HOJE EM DIA, TEM CURSO PARA TUDO. UM COLEGA MEU, O ZÉ Luiz, fez um curso que chamava Autogestão de Carreiras. O curso, como o nome indica, ensinava as pessoas como administrar com eficiência sua vida profissional. E o que mais impressionou o Zé Luiz foi uma sessão chamada “Informações Privilegiadas de Bastidores”. O conferencista explicou que, nas empresas, 90% das informações são repassadas não através de comunicados internos, mas através de conversas informais nos corredores. Por exemplo. Alguém vai ser dispensado. Antes que isso se torne público, dois ou três ficam sabendo e já saem tomando providências para conseguir o cargo do demitido. E o Zé Luiz então anotou as duas regrinhas básicas. Primeira. Estabelecer relações de confiança. Segunda. Compartilhar o conhecimento próprio para usufruir o conhecimento alheio.
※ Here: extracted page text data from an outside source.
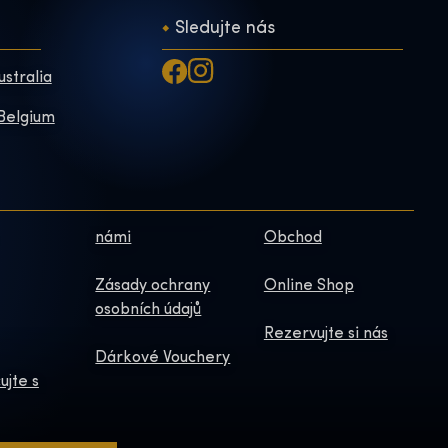
Sledujte nás
ustralia
 Belgium
námi
Obchod
Zásady ochrany
Online Shop
osobních údajů
Rezervujte si nás
Dárkové Vouchery
ujte s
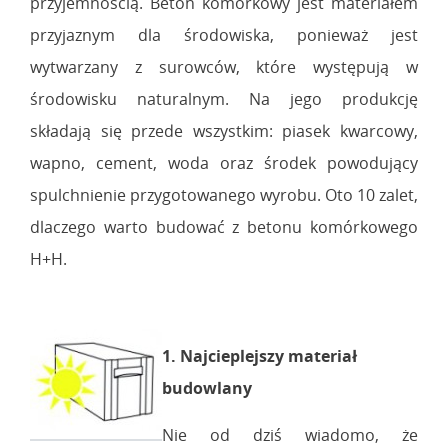
przyjemnością. Beton komórkowy jest materiałem
przyjaznym dla środowiska, ponieważ jest
wytwarzany z surowców, które występują w
środowisku naturalnym. Na jego produkcję
składają się przede wszystkim: piasek kwarcowy,
wapno, cement, woda oraz środek powodujący
spulchnienie przygotowanego wyrobu. Oto 10 zalet,
dlaczego warto budować z betonu komórkowego
H+H.
1. Najcieplejszy materiał
budowlany
Nie od dziś wiadomo, że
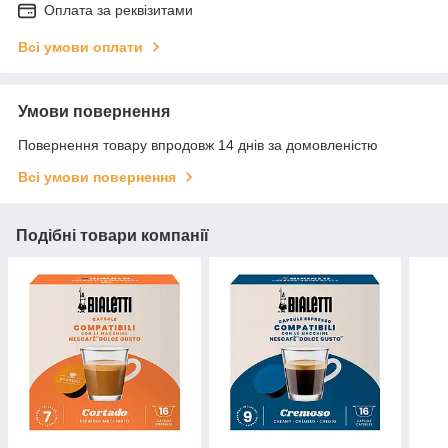
Оплата за реквізитами
Всі умови оплати
Умови повернення
Повернення товару впродовж 14 днів за домовленістю
Всі умови повернення
Подібні товари компанії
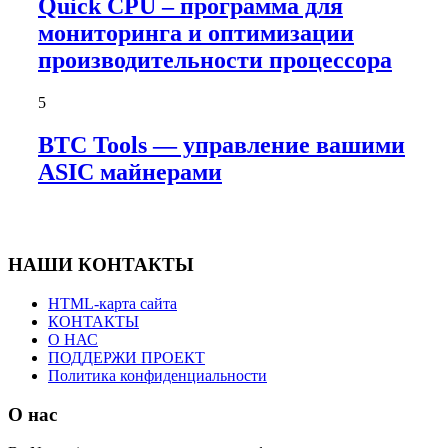
Quick CPU – программа для
мониторинга и оптимизации
производительности процессора
5
BTC Tools — управление вашими
ASIC майнерами
НАШИ КОНТАКТЫ
HTML-карта сайта
КОНТАКТЫ
О НАС
ПОДДЕРЖИ ПРОЕКТ
Политика конфиденциальности
О нас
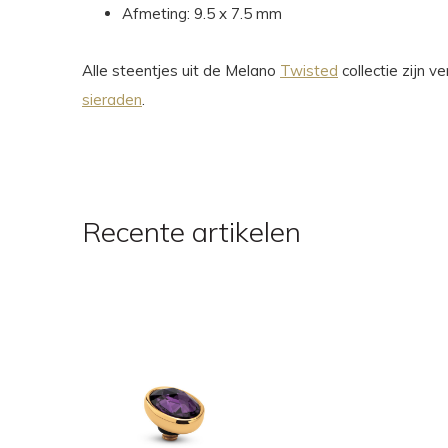
Afmeting: 9.5 x 7.5 mm
Alle steentjes uit de Melano
Twisted
collectie zijn 
sieraden
.
Recente artikelen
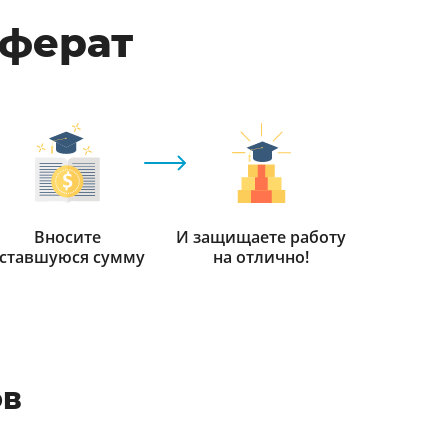
еферат
Вносите
И защищаете работу
ставшуюся сумму
на отлично!
ов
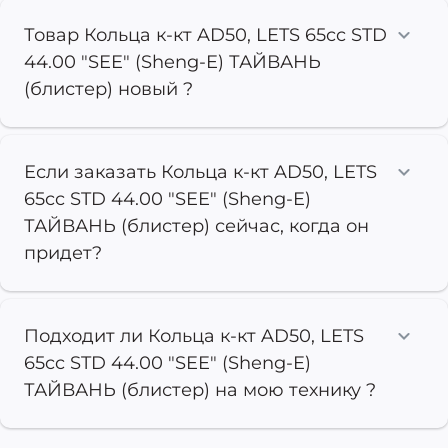
Товар Кольца к-кт AD50, LETS 65cc STD
44.00 "SEE" (Sheng-E) ТАЙВАНЬ
(блистер) новый ?
Если заказать Кольца к-кт AD50, LETS
65cc STD 44.00 "SEE" (Sheng-E)
ТАЙВАНЬ (блистер) сейчас, когда он
придет?
Подходит ли Кольца к-кт AD50, LETS
65cc STD 44.00 "SEE" (Sheng-E)
ТАЙВАНЬ (блистер) на мою технику ?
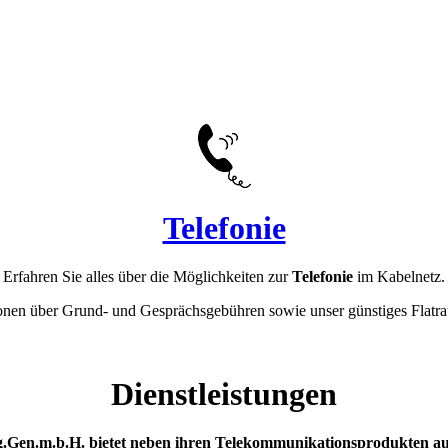
Telefonie
Erfahren Sie alles über die Möglichkeiten zur
Telefonie
im Kabelnetz.
onen über Grund- und Gesprächsgebühren sowie unser günstiges Flatra
Dienstleistungen
g.Gen.m.b.H. bietet neben ihren Telekommunikationsprodukten auc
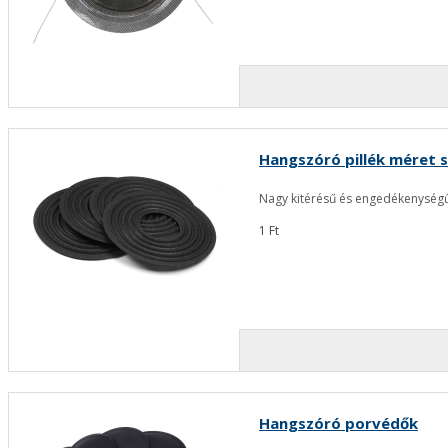
Hangszóró pillék méret s
Nagy kitérésű és engedékenységű
1 Ft
Hangszóró porvédők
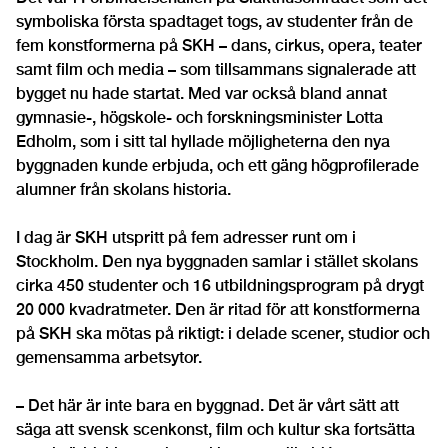
symboliska första spadtaget togs, av studenter från de
fem konstformerna på SKH – dans, cirkus, opera, teater
samt film och media – som tillsammans signalerade att
bygget nu hade startat. Med var också bland annat
gymnasie-, högskole- och forskningsminister Lotta
Edholm, som i sitt tal hyllade möjligheterna den nya
byggnaden kunde erbjuda, och ett gäng högprofilerade
alumner från skolans historia.
I dag är SKH utspritt på fem adresser runt om i
Stockholm. Den nya byggnaden samlar i stället skolans
cirka 450 studenter och 16 utbildningsprogram på drygt
20 000 kvadratmeter. Den är ritad för att konstformerna
på SKH ska mötas på riktigt: i delade scener, studior och
gemensamma arbetsytor.
– Det här är inte bara en byggnad. Det är vårt sätt att
säga att svensk scenkonst, film och kultur ska fortsätta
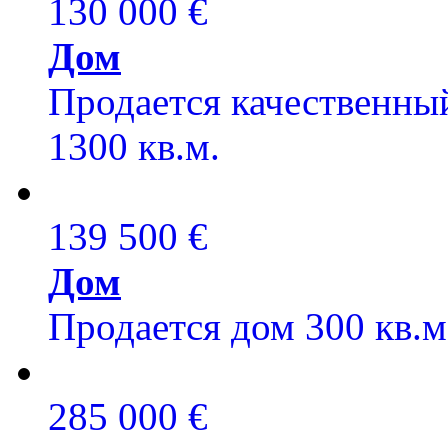
130 000 €
Дом
Продается качественный
1300 кв.м.
139 500 €
Дом
Продается дом 300 кв.м,
285 000 €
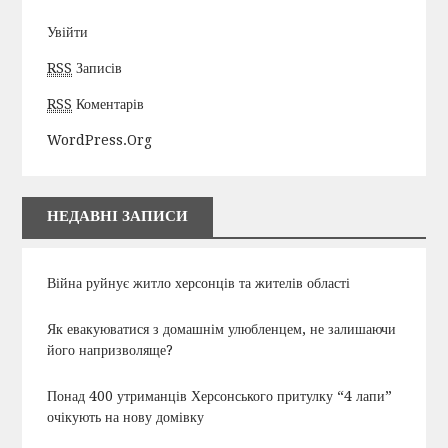
Увійти
RSS
Записів
RSS
Коментарів
WordPress.org
НЕДАВНІ ЗАПИСИ
Війна руйнує житло херсонців та жителів області
Як евакуюватися з домашнім улюбленцем, не залишаючи
його напризволяще?
Понад 400 утриманців Херсонського притулку “4 лапи”
очікують на нову домівку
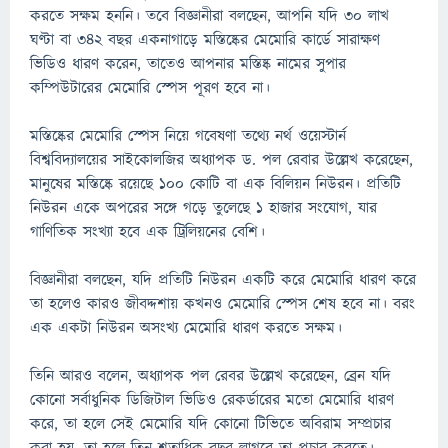
করতে সক্ষম হননি। তবে বিজ্ঞানীরা বলছেন, আপনি যদি ৩০ লাখ
ঘণ্টা বা ৩৪২ বছর একনাগাড়ে মস্তিষ্কের মেমোরি কার্ডে সারাক্ষণ
ভিডিও ধারণ করেন, তাতেও আপনার মস্তিষ্ক নামের সুপার
কম্পিউটারের মেমোরি স্পেস পূরণ হবে না।
মস্তিষ্কের মেমোরি স্পেস নিয়ে গবেষণা তথ্যে নর্থ ওয়েস্টার্ন
বিশ্ববিদ্যালয়ের সাইকোলজির অধ্যাপক ড. পল রেবার উল্লেখ করেছেন,
মানুষের মস্তিষ্কে রয়েছে ১০০ কোটি বা এক বিলিয়ন নিউরন। প্রতিটি
নিউরন একে অপরের সঙ্গে গড়ে তুলেছে ১ হাজার সংযোগ, যার
গাণিতিক সংখ্যা হবে এক ট্রিলিয়নের বেশি।
বিজ্ঞানীরা বলছেন, যদি প্রতিটি নিউরন একটি করে মেমোরি ধারণ করে
তা হলেও কারও জীবদ্দশায় কখনও মেমোরি স্পেস শেষ হবে না। বরং
এক একটা নিউরন অসংখ্য মেমোরি ধারণ করতে সক্ষম।
তিনি আরও বলেন, অধ্যাপক পল রেবর উল্লেখ করেছেন, ব্রেন যদি
কোনো সর্বাধুনিক ডিজিটাল ভিডিও রেকর্ডারের মতো মেমোরি ধারণ
করে, তা হলে সেই মেমোরি যদি কোনো টিভিতে অবিরাম সম্প্রচার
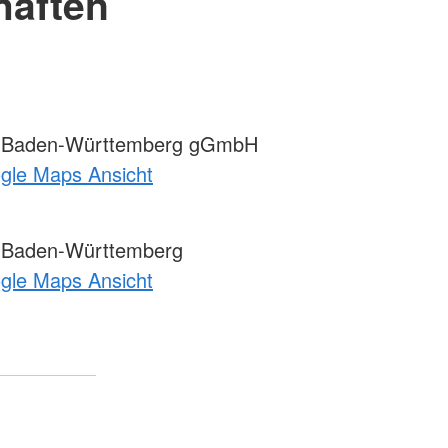
haften
 Baden-Württemberg gGmbH
ogle Maps Ansicht
 Baden-Württemberg
ogle Maps Ansicht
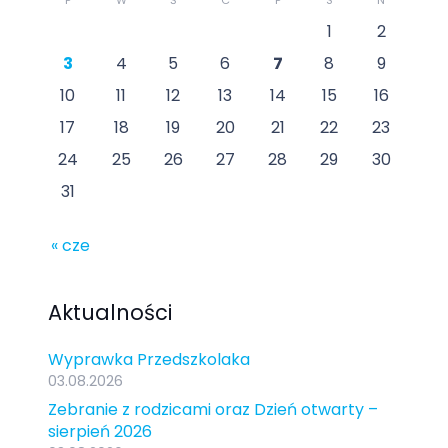
P
W
Ś
C
P
S
N
1
2
3
4
5
6
7
8
9
10
11
12
13
14
15
16
17
18
19
20
21
22
23
24
25
26
27
28
29
30
31
« cze
Aktualności
Wyprawka Przedszkolaka
03.08.2026
Zebranie z rodzicami oraz Dzień otwarty –
sierpień 2026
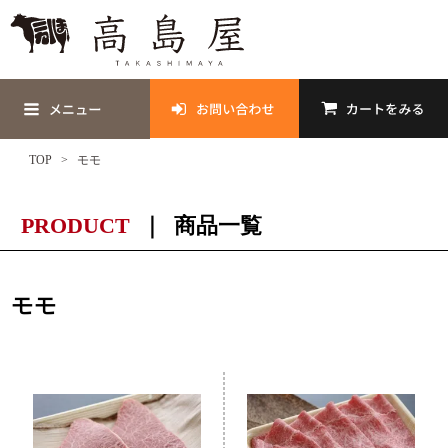
TOP
モモ
PRODUCT
商品一覧
モモ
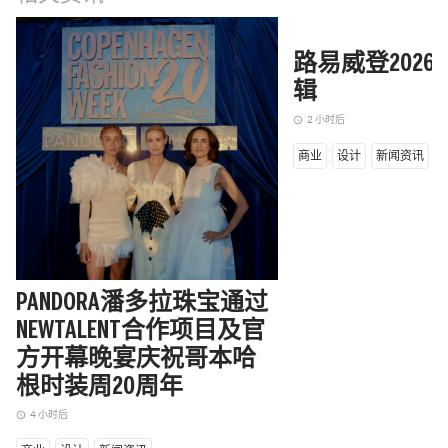
路易威登202
辑
2 小时后
access_time
商业
设计
新闻资讯
PANDORA潘多拉珠宝通过
NEWTALENT合作项目及官
方开幕晚宴庆祝哥本哈
根时装周20周年
4 小时后
access_time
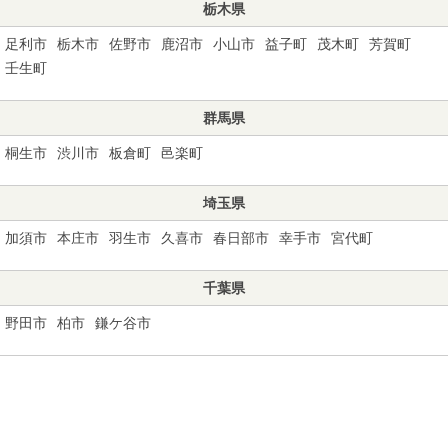
栃木県
足利市
栃木市
佐野市
鹿沼市
小山市
益子町
茂木町
芳賀町
壬生町
群馬県
桐生市
渋川市
板倉町
邑楽町
埼玉県
加須市
本庄市
羽生市
久喜市
春日部市
幸手市
宮代町
千葉県
野田市
柏市
鎌ケ谷市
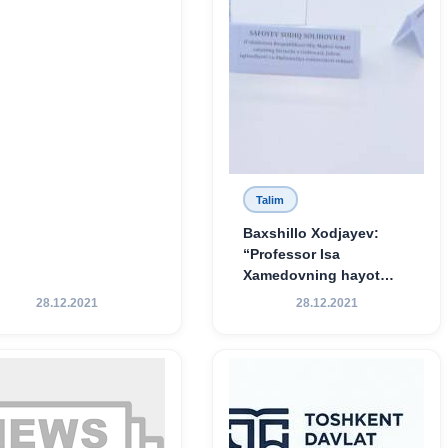
Talim
Baxshillo Xodjayev:
“Professor Isa
Xamedovning hayot
yo‘li — ilm-fanga,
28.12.2021
28.12.2021
vatanga va yosh avlod
tarbiyasiga sodiqlikning
oliy namunasidir”.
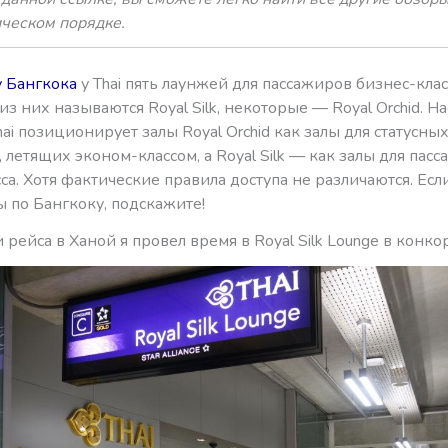
ическом порядке.
у Бангкока
у Thai пять лаунжей для пассажиров бизнес-клас
з них называются Royal Silk, некоторые — Royal Orchid. На
ai позиционирует залы Royal Orchid как залы для статусны
 летящих эконом-классом, а Royal Silk — как залы для пас
са. Хотя фактические правила доступа не различаются. Если
 по Бангкоку, подскажите!
рейса в Ханой я провел время в Royal Silk Lounge в конкор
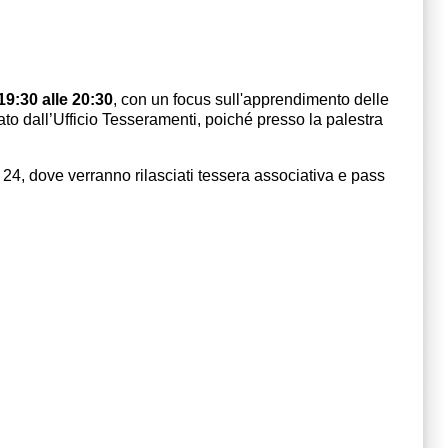
19:30 alle 20:30
, con un focus sull'apprendimento delle
ato dall’Ufficio Tesseramenti, poiché presso la palestra
, dove verranno rilasciati tessera associativa e pass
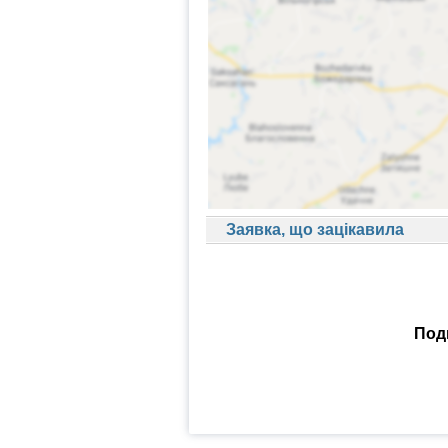
Заявка, що зацікавила
Поди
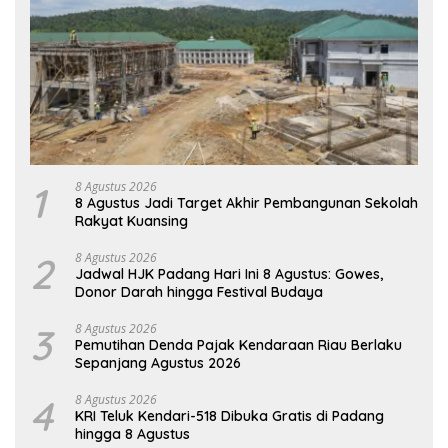
1
8 Agustus 2026
8 Agustus Jadi Target Akhir Pembangunan Sekolah
Rakyat Kuansing
2
8 Agustus 2026
Jadwal HJK Padang Hari Ini 8 Agustus: Gowes,
Donor Darah hingga Festival Budaya
3
8 Agustus 2026
Pemutihan Denda Pajak Kendaraan Riau Berlaku
Sepanjang Agustus 2026
4
8 Agustus 2026
KRI Teluk Kendari-518 Dibuka Gratis di Padang
hingga 8 Agustus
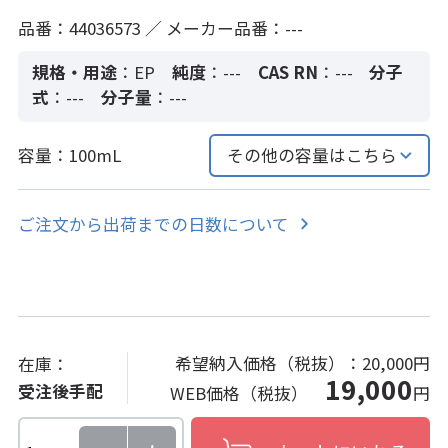
品番：44036573 ／ メーカー品番：---
規格・用途
：EP
純度
：---
CAS RN
：---
分子
式
：---
分子量
：---
容量：100mL
その他の容量はこちら
ご注文から出荷までの日数について
希望納入価格（税抜）：
20,000円
在庫：
19,000
受注後手配
WEB価格（税抜）
円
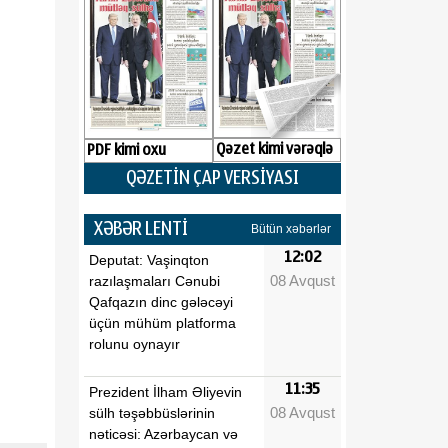
Qəzet kimi vərəqlə
PDF kimi oxu
QƏZETİN ÇAP VERSİYASI
XƏBƏR LENTİ
Bütün xəbərlər
12:02
Deputat: Vaşinqton
08 Avqust
razılaşmaları Cənubi
Qafqazın dinc gələcəyi
üçün mühüm platforma
rolunu oynayır
11:35
Prezident İlham Əliyevin
08 Avqust
sülh təşəbbüslərinin
nəticəsi: Azərbaycan və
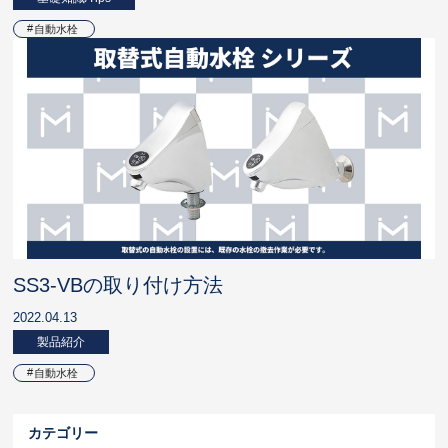
自動水栓
SS3-VBの取り付け方法
2022.04.13
製品紹介
自動水栓
カテゴリー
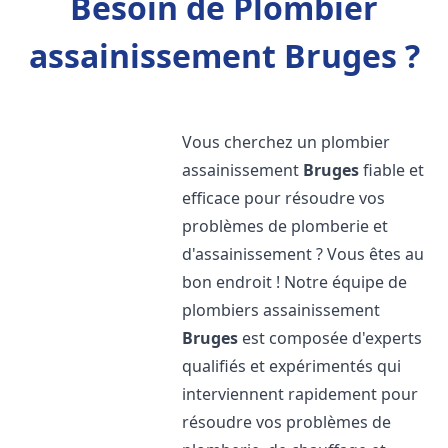
Besoin de Plombier
assainissement Bruges ?
Vous cherchez un plombier
assainissement
Bruges
fiable et
efficace pour résoudre vos
problèmes de plomberie et
d'assainissement ? Vous êtes au
bon endroit ! Notre équipe de
plombiers assainissement
Bruges
est composée d'experts
qualifiés et expérimentés qui
interviennent rapidement pour
résoudre vos problèmes de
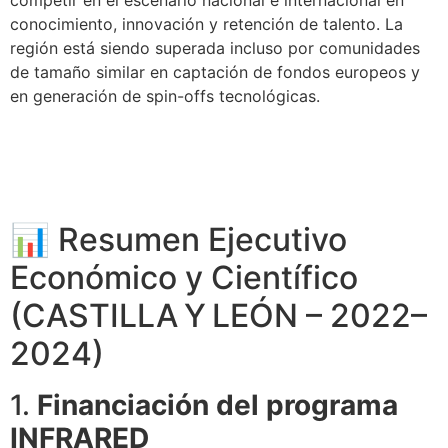
competir en el escenario nacional e internacional en
conocimiento, innovación y retención de talento. La
región está siendo superada incluso por comunidades
de tamaño similar en captación de fondos europeos y
en generación de spin-offs tecnológicas.
📊 Resumen Ejecutivo
Económico y Científico
(CASTILLA Y LEÓN – 2022–
2024)
1.
Financiación del programa
INFRARED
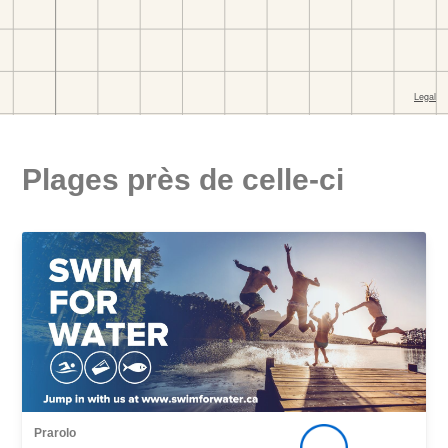
Plages près de celle-ci
Prarolo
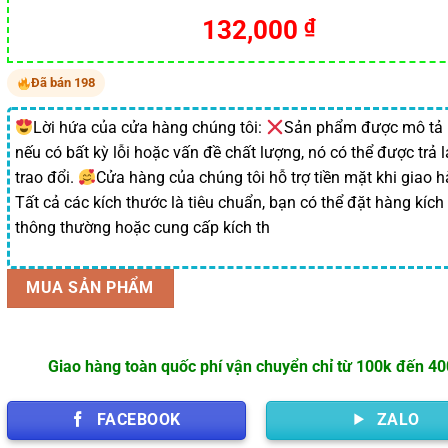
Giá
Giá
132,000
₫
gốc
hiện
là:
tại
Đã bán 198
218,900 ₫.
là:
132,000 ₫.
Lời hứa của cửa hàng chúng tôi:
Sản phẩm được mô tả
nếu có bất kỳ lỗi hoặc vấn đề chất lượng, nó có thể được trả l
trao đổi.
Cửa hàng của chúng tôi hỗ trợ tiền mặt khi giao 
Tất cả các kích thước là tiêu chuẩn, bạn có thể đặt hàng kích
thông thường hoặc cung cấp kích th
MUA SẢN PHẨM
Giao hàng toàn quốc phí vận chuyển chỉ từ 100k đến 4
FACEBOOK
ZALO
Por coincidência, já no dia seguinte o Zé Luiz ouviu dizer que um colega estava na marca do pênalti. E encontrou no corredor, por acaso, a pessoa mais bem informada da empresa, a Magali. O Zé Luiz comentou, assim como quem não quer nada, a situação do colega. E a Magali respondeu num sussurro: “Pois é”. Imediatamente, o Zé Luiz também baixou o tom de voz e estabeleceu uma relação de confiança. Disse para a Magali que eles eram duas pessoas bem informadas e que um poderia ajudar ao outro. A Magali concordou, e o Zé Luiz passou para a fase dois. Compartilhou com a Magali inúmeros comentários de bastidores. A Magali ficou impressionada. E o Zé Luiz perguntou o que ela sabia, para poder usufruir. E a Magali respondeu: “Eu? Eu não sei de nada”. E o Zé Luiz perguntou por que, então, a Magali estava falando baixinho daquele jeito. E ela respondeu: “Faringite”. E aí o Zé Luiz descobriu por que a Magali sabia de tanta coisa. Os mais bem informados não são os que ficam falando pelos corredores. São os que sabem escutar.

 

Do livro " O melhor de Max Gehringer na CBN - Volume 1".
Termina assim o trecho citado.